■ WHAT NEEDS TO BE DONE ■
Write out exactly the lines running from the one with "Klappkarte DIN A6 mit Umschlag" to the end of the data, including both of those lines and excluding pictures.

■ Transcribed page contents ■
.....

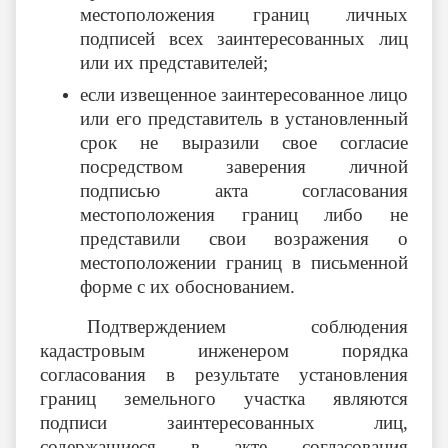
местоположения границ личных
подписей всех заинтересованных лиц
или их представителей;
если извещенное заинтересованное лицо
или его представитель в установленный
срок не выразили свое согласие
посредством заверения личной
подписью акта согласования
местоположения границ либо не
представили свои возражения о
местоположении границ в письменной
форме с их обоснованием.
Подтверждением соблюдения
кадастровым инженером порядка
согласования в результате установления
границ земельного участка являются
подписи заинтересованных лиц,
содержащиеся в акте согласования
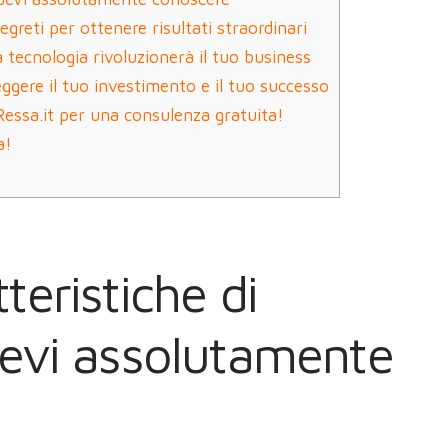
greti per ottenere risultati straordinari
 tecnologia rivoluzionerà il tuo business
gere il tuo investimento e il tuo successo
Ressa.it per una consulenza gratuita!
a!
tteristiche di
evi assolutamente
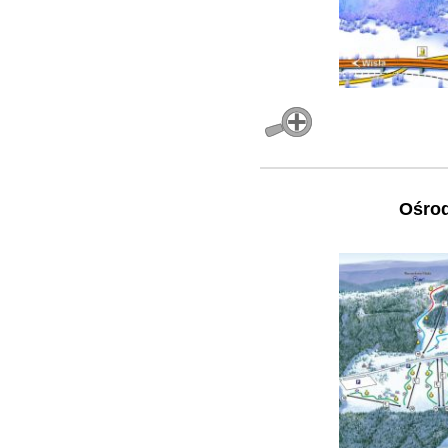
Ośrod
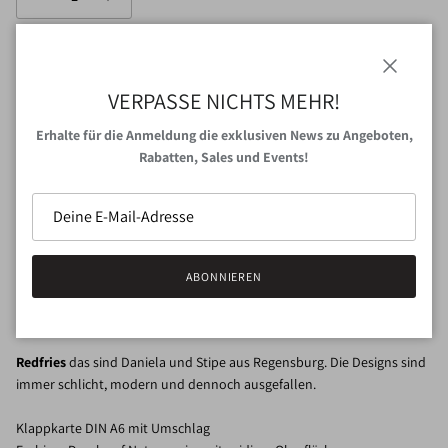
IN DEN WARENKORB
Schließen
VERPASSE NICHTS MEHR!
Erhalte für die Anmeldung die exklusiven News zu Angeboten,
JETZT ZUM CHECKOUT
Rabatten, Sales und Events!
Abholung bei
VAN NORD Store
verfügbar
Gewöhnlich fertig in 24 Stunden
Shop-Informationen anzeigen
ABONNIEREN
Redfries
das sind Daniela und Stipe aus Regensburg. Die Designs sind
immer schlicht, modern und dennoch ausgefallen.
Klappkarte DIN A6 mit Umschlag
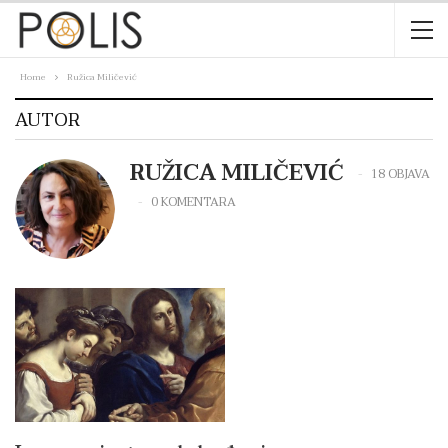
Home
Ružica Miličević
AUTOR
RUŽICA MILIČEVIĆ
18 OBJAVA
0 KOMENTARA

.....

■ ANSWER TO THE PROBLEM ■
Klappkarte DIN A6 mit Umschlag
Home
Ružica Miličević
AUTOR
RUŽICA MILIČEVIĆ
18 OBJAVA
0 KOMENTARA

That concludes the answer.